We work with organisations based in Australia that also collaborate across borders. Our scope spans cloud architecture and cost governance, custom business systems and integration, and technical controls aligned to audit and compliance expectations. Delivery emphasises observability, rollback, and handover—so you can maintain and evolve systems after the engagement, instead of being locked to a single codebase or tacit knowledge.
We do not promise “one miracle platform” or overnight growth. We write down scope, milestones, acceptance criteria, and risk boundaries, and we support decisions with verifiable releases and documentation. Personal information is handled as described in our privacy policy; cookies are described in the cookie policy. For indicative pricing and timelines, use Request a quote; we reply in writing on Australian business days with assumptions and follow-up questions.
Failed migrations are rarely “impossible technically”; they fail when dependencies, consistency, and rollback windows were not quantified up front. Before moving workloads, align on inventory, data-flow diagrams, and tolerated downtime; use dual-write or read-switch patterns on critical paths and validate performance and consistency in a pre-production environment. For multi-account or multi-region estates, align tags, IAM boundaries, and log aggregation early so production is not missing an audit trail of who changed what.
On cost, isolate dev, test, and production into auditable groups with budget alerts and idle reclamation so finance and engineering share one set of numbers. If you need hybrid or multi-cloud connectivity, we evaluate link models (private link, VPN, leased line) and failure domains before sequencing the roadmap.

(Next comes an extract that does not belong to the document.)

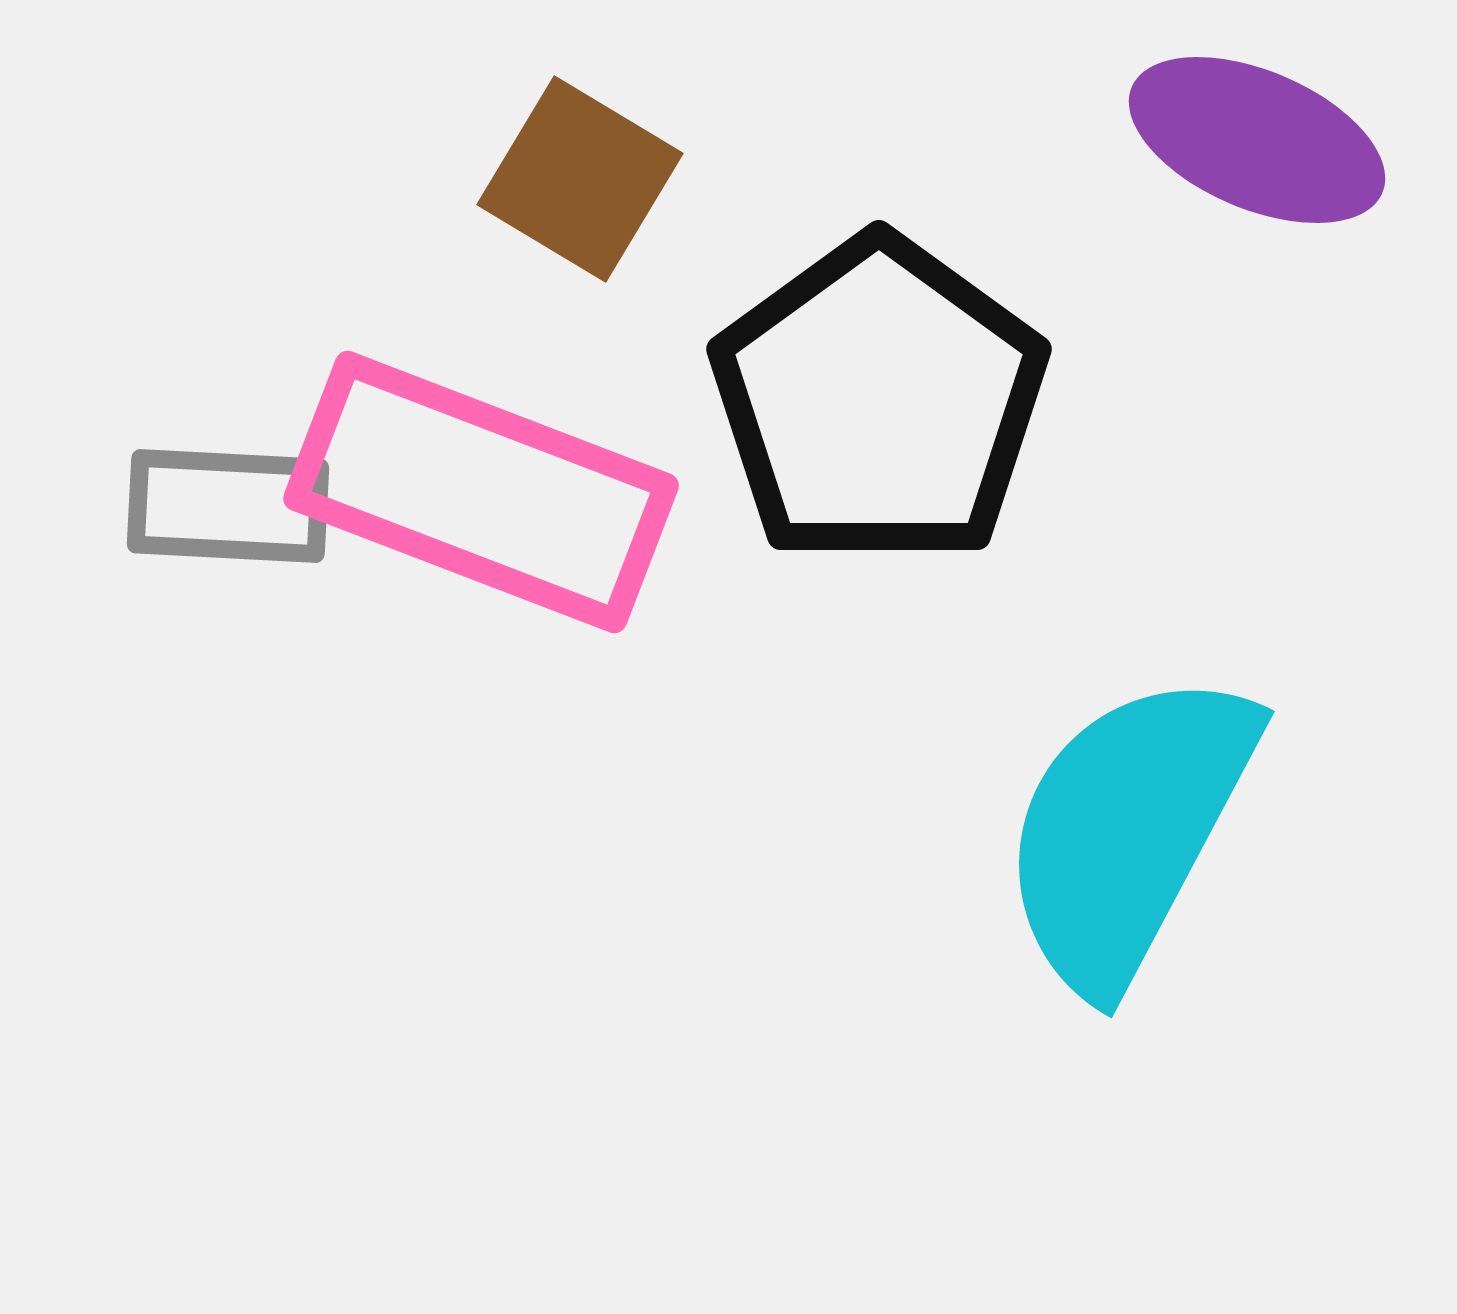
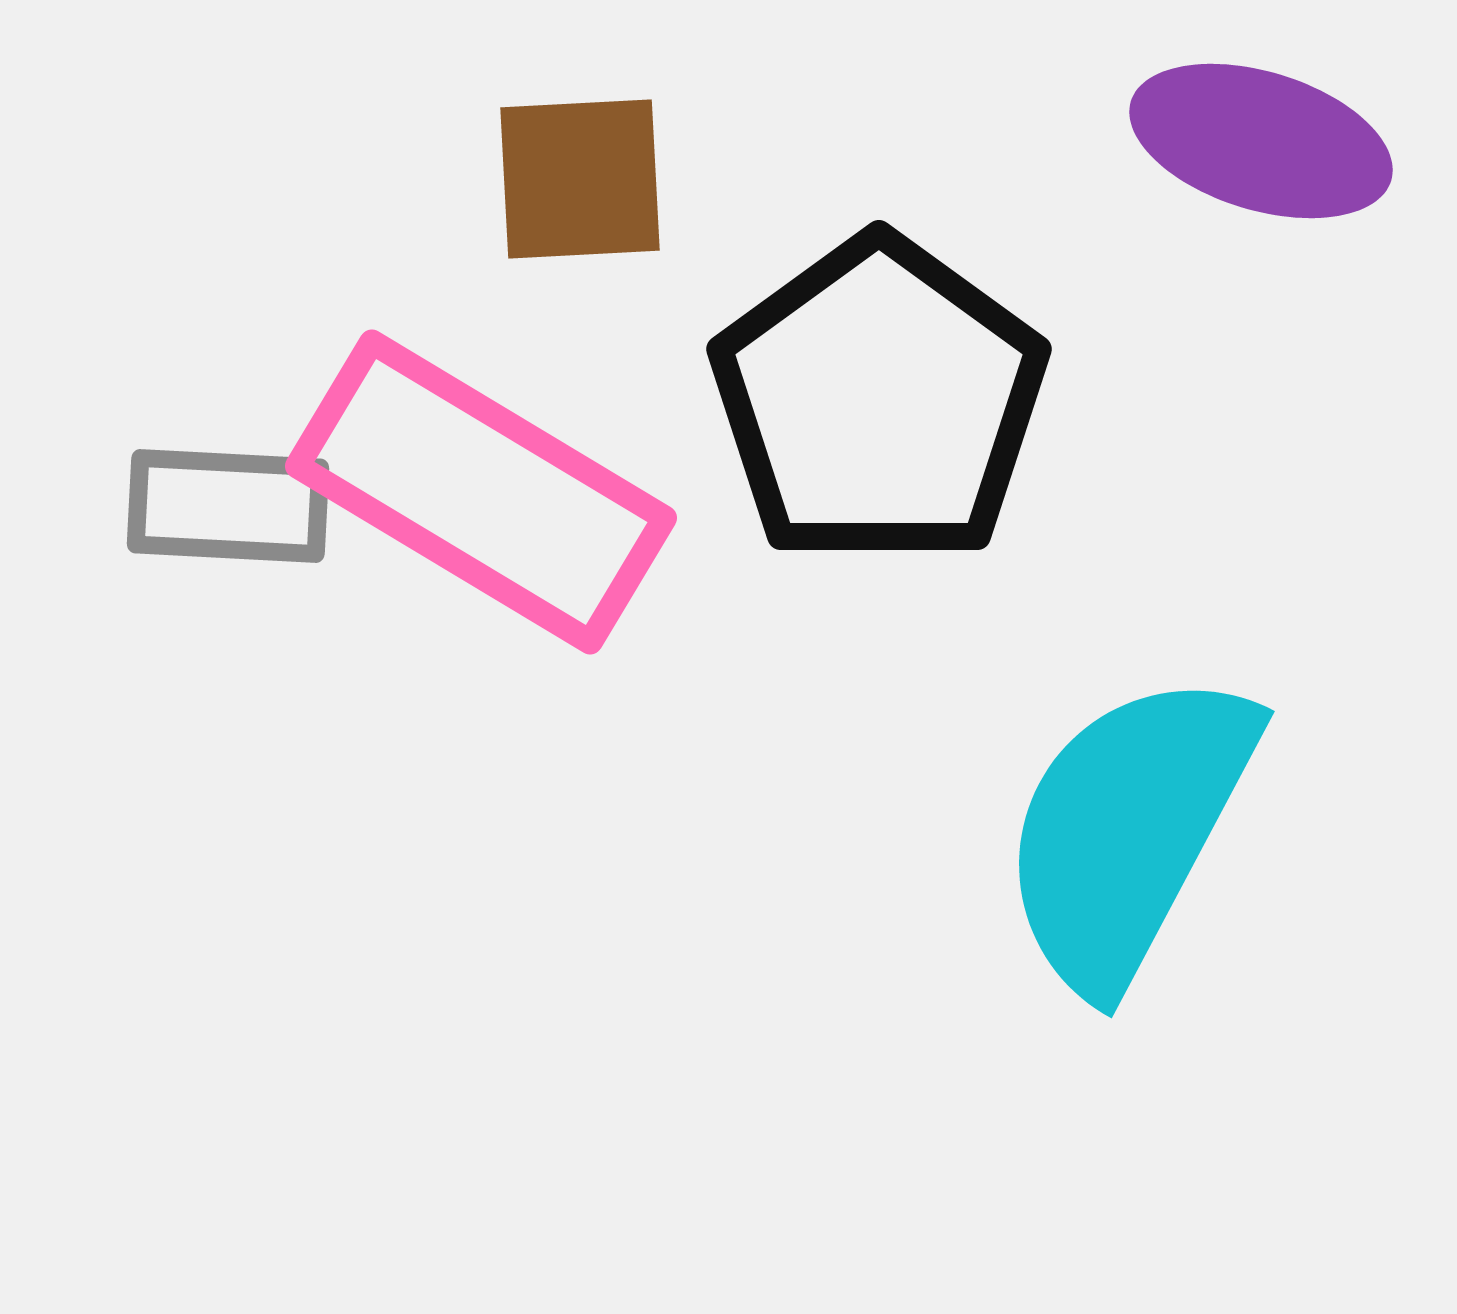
purple ellipse: moved 4 px right, 1 px down; rotated 6 degrees counterclockwise
brown square: rotated 34 degrees counterclockwise
pink rectangle: rotated 10 degrees clockwise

Integration arguments usually come from vague contracts. We prefer OpenAPI/JSON Schema for requests, responses, error models, and idempotency keys, with contract tests and breaking-change checks in CI. For event-driven designs, document retries, dead letters, and ordering assumptions—avoid “async on the outside, unrecoverable on the inside”.
In the Australian regulatory context, technical controls need to be explainable and reviewable. We help align engineering practice with identity, secrets, data classification, and change approval: production changes in controlled windows with peer review or automated checks where appropriate; key and certificate rotation with alerting; differentiated retention for access versus audit logs. Where personal information is processed, implementations should match the privacy policy—avoid “policy says one thing, systems do another”.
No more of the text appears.